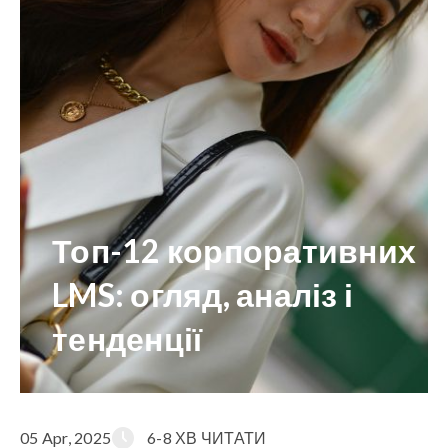
Топ-12 корпоративних
LMS: огляд, аналіз і
тенденції
05 Apr, 2025
6-8 ХВ ЧИТАТИ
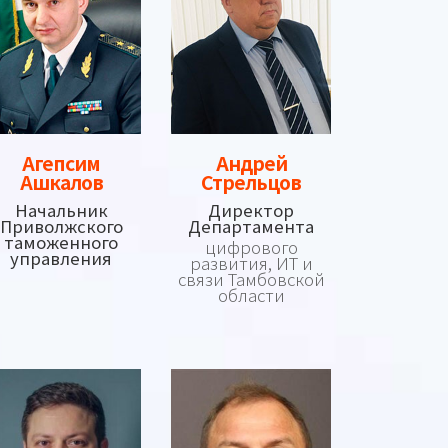
Агепсим
Андрей
Ашкалов
Стрельцов
Начальник
Директор
Приволжского
Департамента
таможенного
цифрового
управления
развития, ИТ и
связи Тамбовской
области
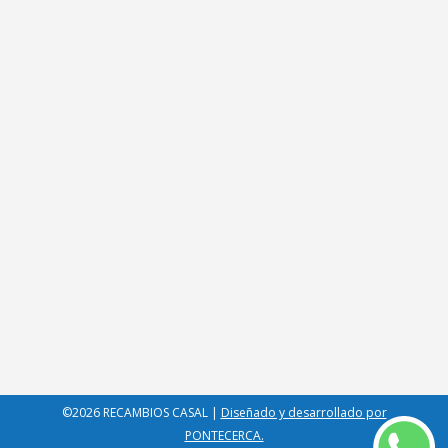
HORARIO
Lunes – Viernes: 9:00 – 13:30 |15:30 – 20:00
Sábados: 9:00 – 13:30, tardes cerrados
Domingos: Cerrados
CONTACTO
Avenida de Monforte 119 27500 Chantada, Lugo –
España
982 440 999
|
982 440 773
info@recambioscasal.es
©2026 RECAMBIOS CASAL |
Diseñado y desarrollado por
PONTECERCA.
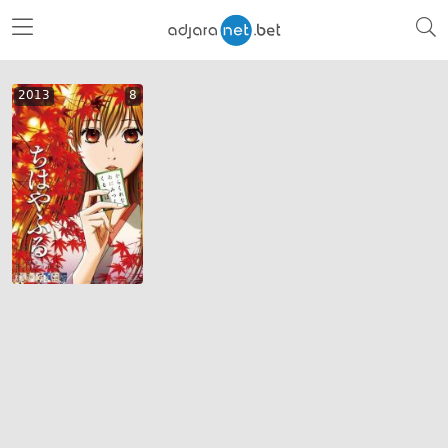
2013
8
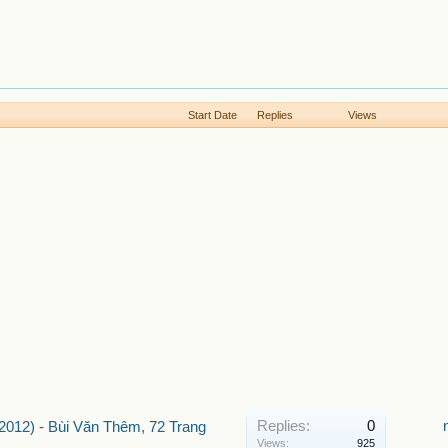
Start Date
Replies
Views
Replies:
0
012) - Bùi Văn Thêm, 72 Trang
Views:
925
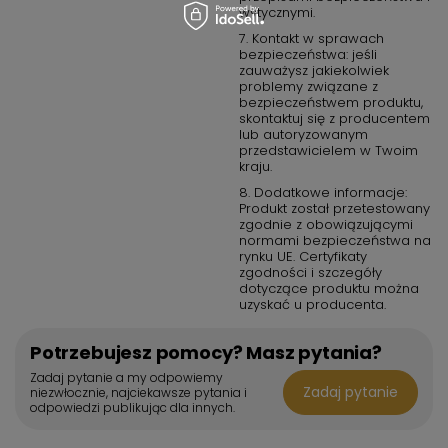
wytycznymi.
7. Kontakt w sprawach
bezpieczeństwa: jeśli
zauważysz jakiekolwiek
problemy związane z
bezpieczeństwem produktu,
skontaktuj się z producentem
lub autoryzowanym
przedstawicielem w Twoim
kraju.
8. Dodatkowe informacje:
Produkt został przetestowany
zgodnie z obowiązującymi
normami bezpieczeństwa na
rynku UE. Certyfikaty
zgodności i szczegóły
dotyczące produktu można
uzyskać u producenta.
Potrzebujesz pomocy? Masz pytania?
Zadaj pytanie a my odpowiemy
Zadaj pytanie
niezwłocznie, najciekawsze pytania i
odpowiedzi publikując dla innych.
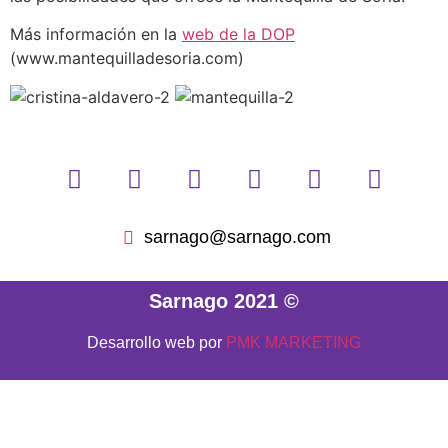
Más información en la
web de la DOP
(www.mantequilladesoria.com)
sarnago@sarnago.com
Sarnago 2021 ©
Desarrollo web por
PMK MARKETING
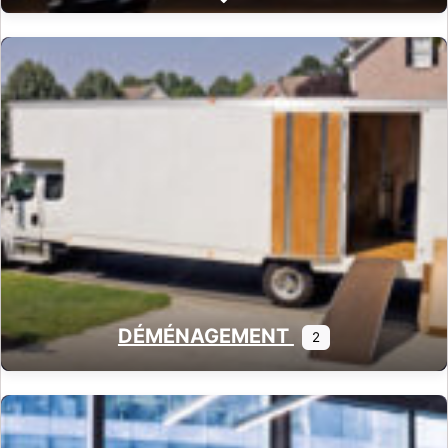
Expand sub-categories
DÉMÉNAGEMENT
2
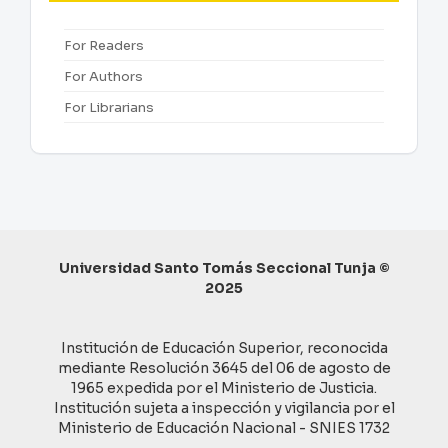
For Readers
For Authors
For Librarians
Universidad Santo Tomás Seccional Tunja ©
2025
Institución de Educación Superior, reconocida
mediante Resolución 3645 del 06 de agosto de
1965 expedida por el Ministerio de Justicia.
Institución sujeta a inspección y vigilancia por el
Ministerio de Educación Nacional - SNIES 1732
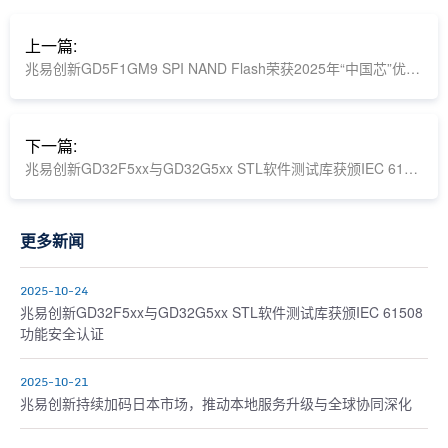
上一篇:
兆易创新GD5F1GM9 SPI NAND Flash荣获2025年“中国芯”优秀技术创新产品奖
下一篇:
兆易创新GD32F5xx与GD32G5xx STL软件测试库获颁IEC 61508功能安全认证
更多新闻
2025-10-24
兆易创新GD32F5xx与GD32G5xx STL软件测试库获颁IEC 61508
功能安全认证
2025-10-21
兆易创新持续加码日本市场，推动本地服务升级与全球协同深化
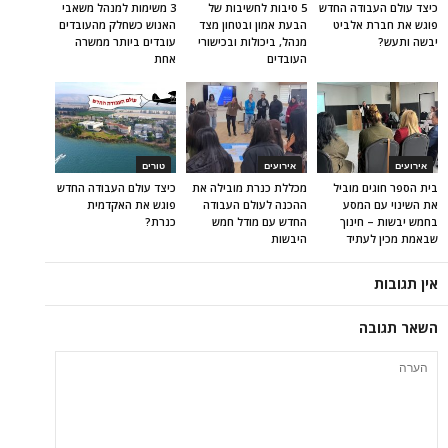
כיצד עולם העבודה החדש
5 סיבות לחשיבות של
3 משימות למנהל משאבי
פוגש את חברת אלביט
הבעת אמון ובטחון מצד
האנוש כשחלק מהעובדים
יבשה ותעש?
מנהל, ביכולות ובכישורי
עובדים ביותר ממשרה
העובדים
אחת
אירועים
אירועים
טורים
בית הספר חוגים מוביל
מכללת כנרת מובילה את
כיצד עולם העבודה החדש
את השינוי עם המסע
ההכנה לעולם העבודה
פוגש את האקדמית
בחמש יבשות – חינוך
החדש עם מודל חמש
כנרת?
שבאמת מכין לעתיד
היבשות
אין תגובות
השאר תגובה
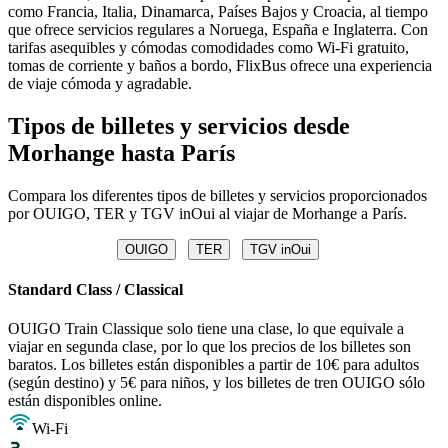
como Francia, Italia, Dinamarca, Países Bajos y Croacia, al tiempo
que ofrece servicios regulares a Noruega, España e Inglaterra. Con
tarifas asequibles y cómodas comodidades como Wi-Fi gratuito,
tomas de corriente y baños a bordo, FlixBus ofrece una experiencia
de viaje cómoda y agradable.
Tipos de billetes y servicios desde
Morhange hasta París
Compara los diferentes tipos de billetes y servicios proporcionados
por OUIGO, TER y TGV inOui al viajar de Morhange a París.
OUIGO
TER
TGV inOui
Standard Class / Classical
OUIGO Train Classique solo tiene una clase, lo que equivale a
viajar en segunda clase, por lo que los precios de los billetes son
baratos. Los billetes están disponibles a partir de 10€ para adultos
(según destino) y 5€ para niños, y los billetes de tren OUIGO sólo
están disponibles online.
Wi-Fi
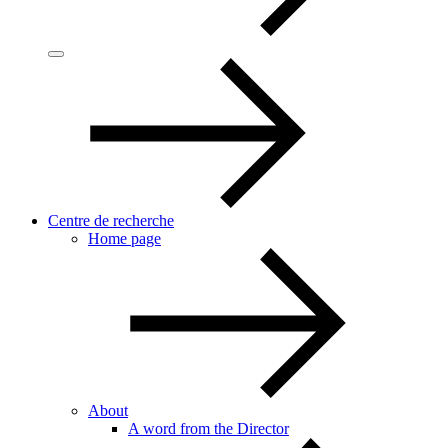
Centre de recherche
Home page
About
A word from the Director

========================

Make an exact reproduction of the listing above, without any pictures.

* Expected answer
Топ-12 корпоративних
LMS: огляд, аналіз і
тенденції
05 Apr, 2025
6-8 ХВ ЧИТАТИ
Агепсим
Андрей
Ашкалов
Стрельцов
Начальник
Директор
Приволжского
Департамента
таможенного
цифрового
управления
развития, ИТ и
связи Тамбовской
области
HORARIO
Lunes – Viernes: 9:00 – 13:30 |15:30 – 20:00
Sábados: 9:00 – 13:30, tardes cerrados
Domingos: Cerrados
CONTACTO
Avenida de Monforte 119 27500 Chantada, Lugo –
España
982 440 999
|
982 440 773
info@recambioscasal.es
©2026 RECAMBIOS CASAL |
Diseñado y desarrollado por
PONTECERCA.
2013
8
Start Date
Replies
Views
Replies:
0
012) - Bùi Văn Thêm, 72 Trang
Views:
925
wytycznymi.
7. Kontakt w sprawach
bezpieczeństwa: jeśli
zauważysz jakiekolwiek
problemy związane z
bezpieczeństwem produktu,
skontaktuj się z producentem
lub autoryzowanym
przedstawicielem w Twoim
kraju.
8. Dodatkowe informacje:
Produkt został przetestowany
zgodnie z obowiązującymi
normami bezpieczeństwa na
rynku UE. Certyfikaty
zgodności i szczegóły
dotyczące produktu można
uzyskać u producenta.
Potrzebujesz pomocy? Masz pytania?
Zadaj pytanie a my odpowiemy
Zadaj pytanie
niezwłocznie, najciekawsze pytania i
odpowiedzi publikując dla innych.
Más información en la
web de la DOP
(www.mantequilladesoria.com)
sarnago@sarnago.com
Sarnago 2021 ©
Desarrollo web por
PMK MARKETING
Expand sub-categories
DÉMÉNAGEMENT
2
For Readers
For Authors
For Librarians
Universidad Santo Tomás Seccional Tunja ©
2025
Institución de Educación Superior, reconocida
mediante Resolución 3645 del 06 de agosto de
1965 expedida por el Ministerio de Justicia.
Institución sujeta a inspección y vigilancia por el
Ministerio de Educación Nacional - SNIES 1732
上一篇:
兆易创新GD5F1GM9 SPI NAND Flash荣获2025年“中国芯”优秀技术创新产品奖
下一篇:
兆易创新GD32F5xx与GD32G5xx STL软件测试库获颁IEC 61508功能安全认证
更多新闻
2025-10-24
兆易创新GD32F5xx与GD32G5xx STL软件测试库获颁IEC 61508
功能安全认证
2025-10-21
兆易创新持续加码日本市场，推动本地服务升级与全球协同深化
כיצד עולם העבודה החדש
5 סיבות לחשיבות של
3 משימות למנהל משאבי
פוגש את חברת אלביט
הבעת אמון ובטחון מצד
האנוש כשחלק מהעובדים
יבשה ותעש?
מנהל, ביכולות ובכישורי
עובדים ביותר ממשרה
העובדים
אחת
אירועים
אירועים
טורים
בית הספר חוגים מוביל
מכללת כנרת מובילה את
כיצד עולם העבודה החדש
את השינוי עם המסע
ההכנה לעולם העבודה
פוגש את האקדמית
בחמש יבשות – חינוך
החדש עם מודל חמש
כנרת?
שבאמת מכין לעתיד
היבשות
אין תגובות
השאר תגובה
como Francia, Italia, Dinamarca, Países Bajos y Croacia, al tiempo
que ofrece servicios regulares a Noruega, España e Inglaterra. Con
tarifas asequibles y cómodas comodidades como Wi-Fi gratuito,
tomas de corriente y baños a bordo, FlixBus ofrece una experiencia
de viaje cómoda y agradable.
Tipos de billetes y servicios desde
Morhange hasta París
Compara los diferentes tipos de billetes y servicios proporcionados
por OUIGO, TER y TGV inOui al viajar de Morhange a París.
OUIGO
TER
TGV inOui
Standard Class / Classical
OUIGO Train Classique solo tiene una clase, lo que equivale a
viajar en segunda clase, por lo que los precios de los billetes son
baratos. Los billetes están disponibles a partir de 10€ para adultos
(según destino) y 5€ para niños, y los billetes de tren OUIGO sólo
están disponibles online.
Wi-Fi
Centre de recherche
Home page
About
A word from the Director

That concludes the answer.